» **Task prompt**:
Copy nothing but the text: repeat each entry exactly and drop the images.

Given data: Begin

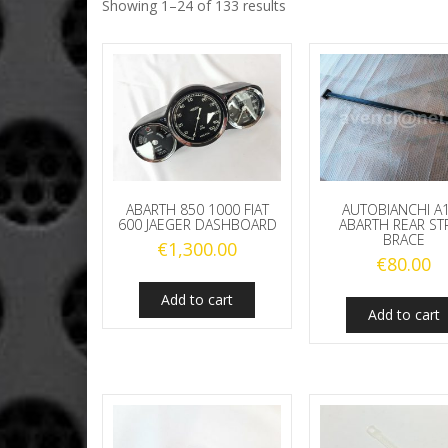
Showing 1–24 of 133 results
ABARTH 850 1000 FIAT
AUTOBIANCHI A
600 JAEGER DASHBOARD
ABARTH REAR ST
BRACE
€
1,300.00
€
80.00
Add to cart
Add to cart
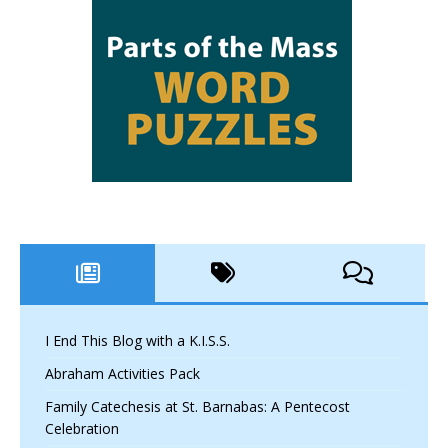
I End This Blog with a K.I.S.S.
Abraham Activities Pack
Family Catechesis at St. Barnabas: A Pentecost
Celebration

Given data: End

» **Task output**:
Showing 1–24 of 133 results
ABARTH 850 1000 FIAT
AUTOBIANCHI A
600 JAEGER DASHBOARD
ABARTH REAR ST
BRACE
€
1,300.00
€
80.00
Add to cart
Add to cart
I End This Blog with a K.I.S.S.
Abraham Activities Pack
Family Catechesis at St. Barnabas: A Pentecost
Celebration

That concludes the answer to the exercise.